Com uma exposição enxuta, marcada por poucos trabalhos em estreito diálogo, Rochelle Costi rompe esta noite um jejum de cinco anos sem realizar individuais. Uma das razões desse relativo afastamento da artista - um dos destaques da arte dos anos 90 e que durante esse período participou intensamente de uma série de mostras coletivas e bienais - pode ser visto logo à entrada da mostra, na imagem de sua filha de 3 anos, Lola. Em contrapartida à imagem da menina em sua primeira visita a Caxias do Sul, cidade natal da mãe, há uma cortina na qual é reproduzido em plotter a imagem bucólica do jardim no qual Rochelle passou sua infância.
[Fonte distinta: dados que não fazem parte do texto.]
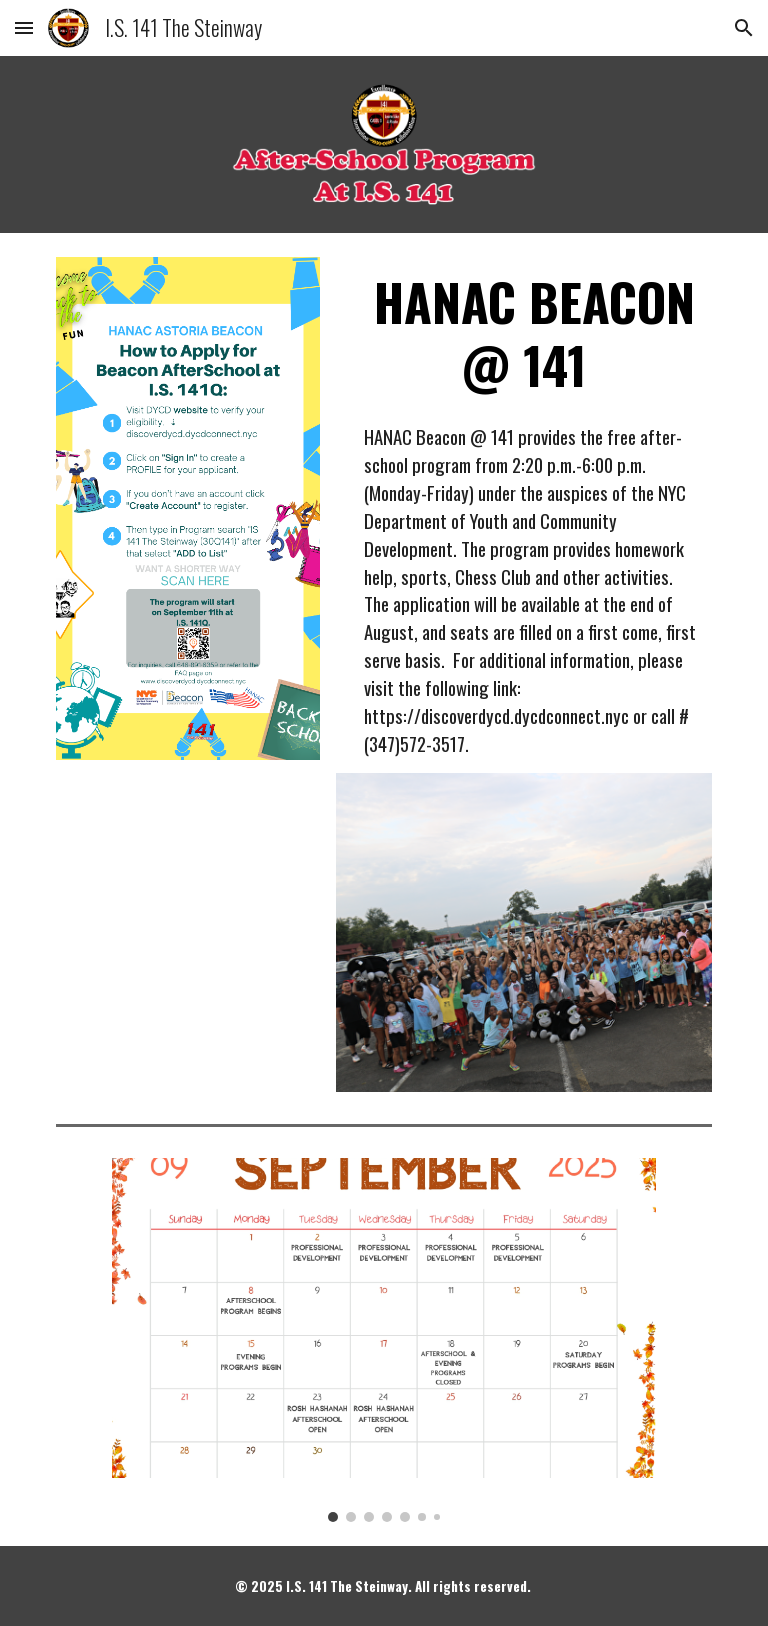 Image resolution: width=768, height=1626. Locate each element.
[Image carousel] (383, 1340)
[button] (24, 27)
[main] (523, 333)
Só então o público vê as duas séries nucleares da mostra, um pouco suavizadas por esse parênteses sentimental: as imagens das Casas Cegas - residências desabitadas que devido à especulação tiveram portas e janelas emparedadas - e as fotos nomeadas de Arquiteturas Informais, três exemplos de construção tosca, que mal param em pé, mas têm muito mais vida do que as primeiras. Ironicamente julgamos ilusório (talvez um tanto artificial e manipulado) esse olhar que no entanto reflete a realidade tal e qual a artista encontrou. Daí o título Verdadeiras Ilusões, sintetizado na inacreditável imagem de uma pedra numa praia das Ilhas Seychelles: como alerta Rochelle, "não podemos esquecer da ilusão que vem dos nossos próprios sentidos". Rochelle Costi - De terça a sábado, das 11h às 19h. Galeria Brito Cimino: Rua Gomes de Carvalho, 842, tel. 3842-0634. Até 24/9.